A Literature Review of Research on Algorithmic Evidence in China
DOI:
https://doi.org/10.37420/j.mlr.2026.005Keywords:
Algorithmic Evidence, Criminal Procedure, Electronic Data, Evidence Review Rules, Two-tier StructureAbstract
As big data, machine learning, and automated analytics increasingly enter the field of criminal justice, algorithmic evidence has become a frontier issue in Chinese evidence scholarship. Existing studies mainly revolve around two closely related questions. The first is whether algorithmic evidence should be accommodated within existing statutory categories of evidence, such as electronic data, appraisal opinions, and specialized-issue reports, or instead be understood as an independent new form of evidence. The second is how algorithmic evidence should be distinguished from adjacent concepts, including electronic data, big-data evidence, AI evidence, and scientific or expert evidence.
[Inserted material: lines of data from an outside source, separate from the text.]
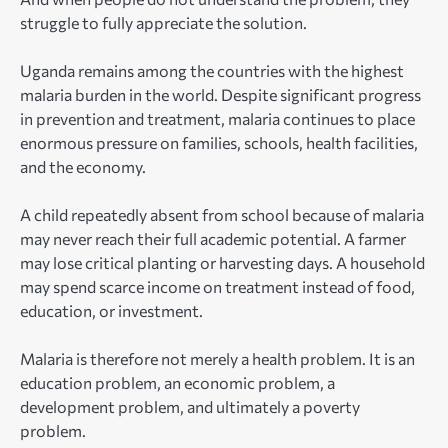
struggle to fully appreciate the solution.
Uganda remains among the countries with the highest
malaria burden in the world. Despite significant progress
in prevention and treatment, malaria continues to place
enormous pressure on families, schools, health facilities,
and the economy.
A child repeatedly absent from school because of malaria
may never reach their full academic potential. A farmer
may lose critical planting or harvesting days. A household
may spend scarce income on treatment instead of food,
education, or investment.
Malaria is therefore not merely a health problem. It is an
education problem, an economic problem, a
development problem, and ultimately a poverty
problem.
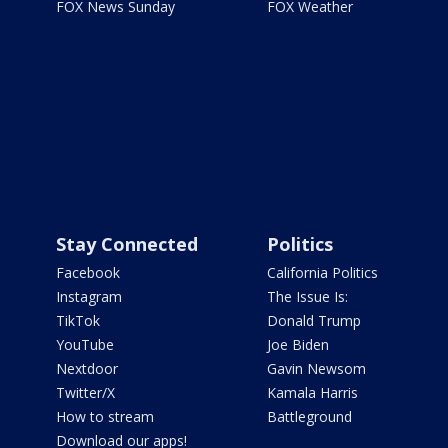
FOX News Sunday
FOX Weather
Stay Connected
Politics
Facebook
California Politics
Instagram
The Issue Is:
TikTok
Donald Trump
YouTube
Joe Biden
Nextdoor
Gavin Newsom
Twitter/X
Kamala Harris
How to stream
Battleground
Download our apps!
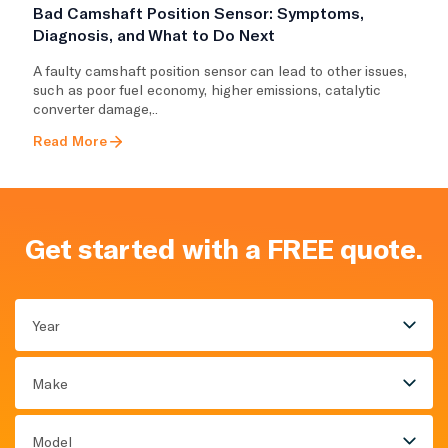
Bad Camshaft Position Sensor: Symptoms,
Diagnosis, and What to Do Next
A faulty camshaft position sensor can lead to other issues,
such as poor fuel economy, higher emissions, catalytic
converter damage,..
Read More
Get started with a FREE quote.
Year
Make
Model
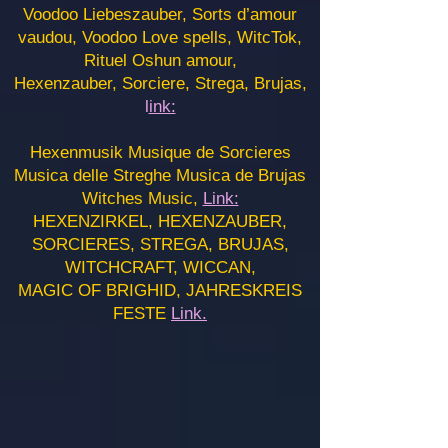
Voodoo Liebeszauber, Sorts d’amour
vaudou, Voodoo Love spells, WitcTok,
Rituel Oshun amour,
Hexenzauber, Sorciere, Strega, Brujas,
l
ink:
Hexenmusik Musique de Sorcieres
Musica delle Streghe Musica de Brujas
Witches Music,
Link:
HEXENZIRKEL, HEXENZAUBER,
SORCIERES, STREGA, BRUJAS,
WITCHCRAFT, WICCAN,
MAGIC OF BRIGHID, JAHRESKREIS
FESTE
Link.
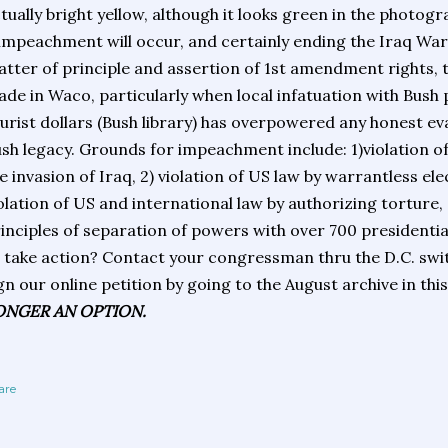
tually bright yellow, although it looks green in the photogra
 impeachment will occur, and certainly ending the Iraq War is
tter of principle and assertion of 1st amendment rights, 
de in Waco, particularly when local infatuation with Bush p
urist dollars (Bush library) has overpowered any honest e
sh legacy. Grounds for impeachment include: 1)violation of
e invasion of Iraq, 2) violation of US law by warrantless el
olation of US and international law by authorizing torture, 
inciples of separation of powers with over 700 presidenti
 take action? Contact your congressman thru the D.C. swi
gn our online petition by going to the August archive in thi
ONGER AN OPTION.
are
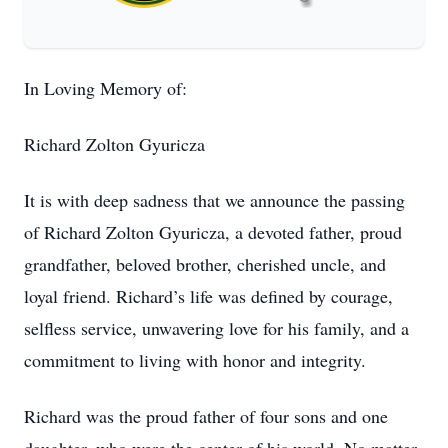
In Loving Memory of:
Richard Zolton Gyuricza
It is with deep sadness that we announce the passing
of Richard Zolton Gyuricza, a devoted father, proud
grandfather, beloved brother, cherished uncle, and
loyal friend. Richard’s life was defined by courage,
selfless service, unwavering love for his family, and a
commitment to living with honor and integrity.
Richard was the proud father of four sons and one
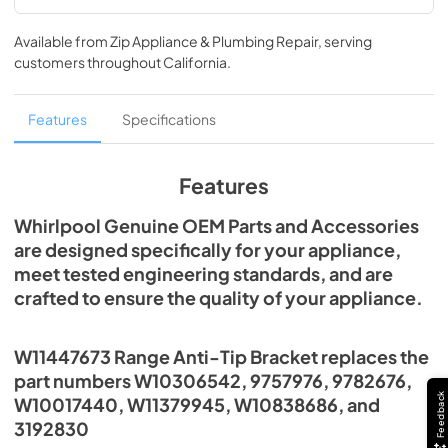
Available from
Zip Appliance & Plumbing Repair
, serving
customers throughout
California
.
Features
Specifications
Features
Whirlpool Genuine OEM Parts and Accessories
are designed specifically for your appliance,
meet tested engineering standards, and are
crafted to ensure the quality of your appliance.
W11447673 Range Anti-Tip Bracket replaces the
part numbers W10306542, 9757976, 9782676,
Feedback
W10017440, W11379945, W10838686, and
3192830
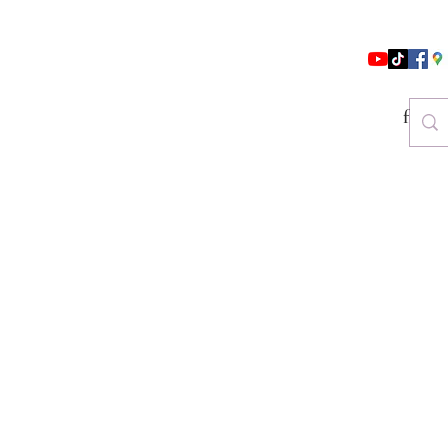
follo
es & Beauty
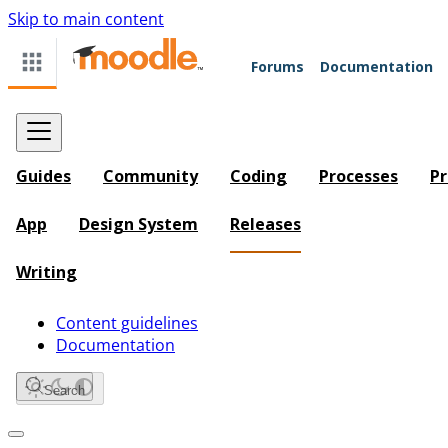
Skip to main content
Forums
Documentation
Guides
Community
Coding
Processes
Pr
App
Design System
Releases
Writing
Content guidelines
Documentation
Search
A systematic review of representative Chinese scholarship shows that existing research has already revealed, with considerable clarity, the technical dependence, derivative character, professional complexity, and black-box risks of algorithmic evidence, but has not yet established a stable connection between conceptual characterization and rule construction. This article argues that neither subsuming algorithmic evidence wholesale under any single existing evidentiary category nor simply declaring it a new independent category can adequately capture its normative complexity. A more persuasive approach is to understand algorithmic evidence as a two-tier structure composed of a raw-data layer and an algorithmic-conclusion layer. This framework better explains the principal disagreements in the existing literature and helps clarify the relationship between algorithmic evidence and related concepts. On that basis, future research should move beyond disputes over labels and focus instead on the systematic design of review rules, particularly with respect to admissibility, reliability, explainability, modes of challenge, and procedural safeguards.